Czech-based musicologist claims to have found missing libretto to Mozart's Zaide
For many years Wolfgang Amadeus Mozart's operatic work Zaide was regarded as a fragment. More than an hour of music was preserved but that was only the arias. Originally they were linked by spoken text, none of which survived. The German musicologist and conductor Andreas Kroeper, who now lives in the Czech Republic, says he has found the missing text and has proved it belonged to Zaide.
Mozart started to compose the two-act Singspiel, set in a Turkish harem — a popular setting at that time, some time around 1780 in Salzburg. The libretto, developing similar plots of the period, was written by the Salzburg court musician Johann Andreas Schachtner.
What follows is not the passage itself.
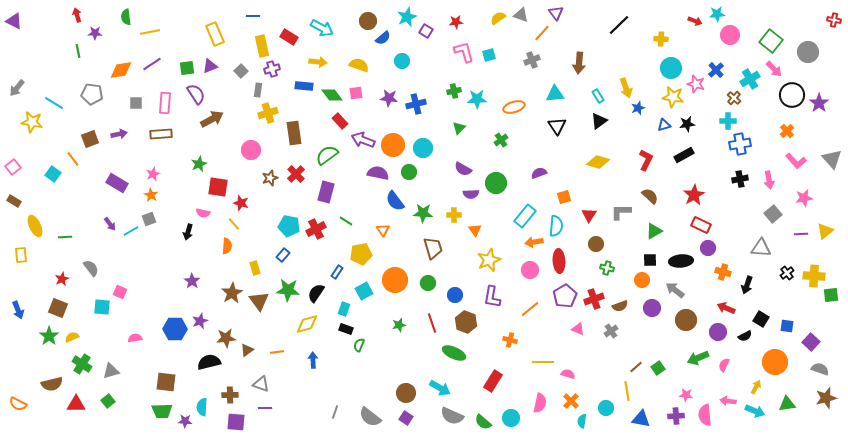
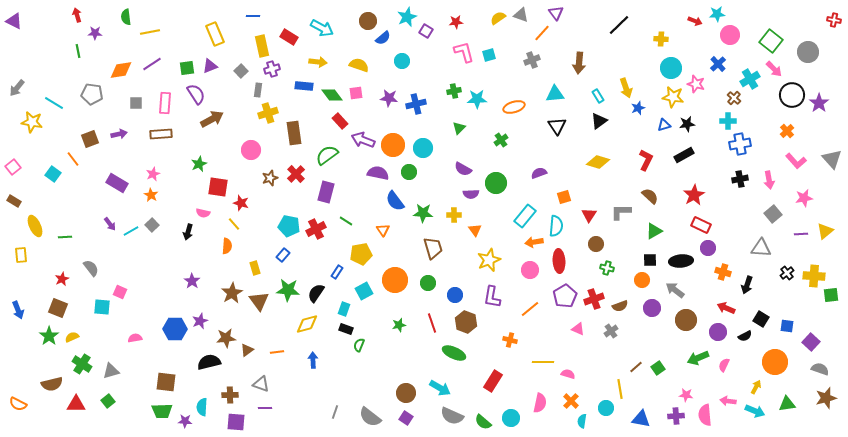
blue cross at (716, 70): moved 2 px right, 6 px up
gray square at (149, 219): moved 3 px right, 6 px down; rotated 24 degrees counterclockwise
yellow line at (627, 391): moved 7 px left, 2 px up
But Mozart soon realised a serious piece like that would not go down well with the Viennese audience whose tastes had turned to comic operas.
Mozart abandoned the project, not finishing the overture and the final act. Zaide was not staged until 1866 in an adaptation. Further adaptations followed, often with a narrator filling the gaps between each musical number. The British Classical Opera Company recently decided to commission a contemporary poet to write new lyrics and to use other works by Mozart from the same period to complete the piece musically. In the Czech Republic, Zaide was adapted by the South Bohemian Theatre three years ago with actors outside the plot carrying the storyline from on sung piece to another.
In 1936 the Mozart expert Alfred Einstein found a libretto believed to have been the inspiration for Zaide. He compared it to the fragment, found the comparison unsatisfactory and abandoned this track. The Czech-based musicologist and conductor Andreas Kroeper says this was a mistake. He says that when examining the libretto thoroughly he found it had been used as a model for Zaide. He believes Mozart and Schachtner took liberties with the original version, left out some parts and changed the order of scenes.
Andreas Kroepner has now prepared a preview of the completed Zaide and hopes to stage it in Europe, the United States and Japan next year to mark the 250th anniversary of Mozart's birth.